• _RECORDS SHOWN_
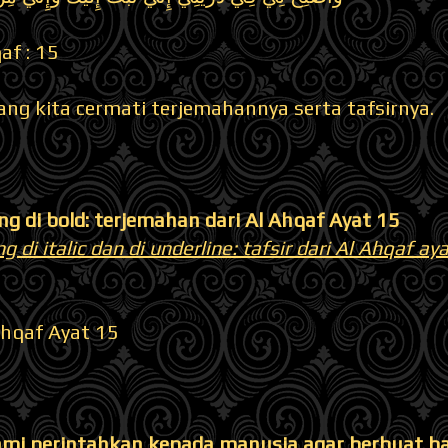
af : 15
ng kita cermati terjemahannya serta tafsirnya.
ng di bold: terjemahan dari Al Ahqaf Ayat 15
g di italic dan di underline: tafsir dari Al Ahqaf ay
Ahqaf Ayat 15
mi perintahkan kepada manusia agar berbuat ba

• _TASK REQUIREMENTS_
The answer should be exactly the lines from the one that contains "ng di bold: terjemahan dari Al Ahqaf Ayat 15" through the end of the entries, both ends included, and nothing besides.

• _WRITTEN RESPONSE_
ng di bold: terjemahan dari Al Ahqaf Ayat 15
g di italic dan di underline: tafsir dari Al Ahqaf ay
Ahqaf Ayat 15
mi perintahkan kepada manusia agar berbuat ba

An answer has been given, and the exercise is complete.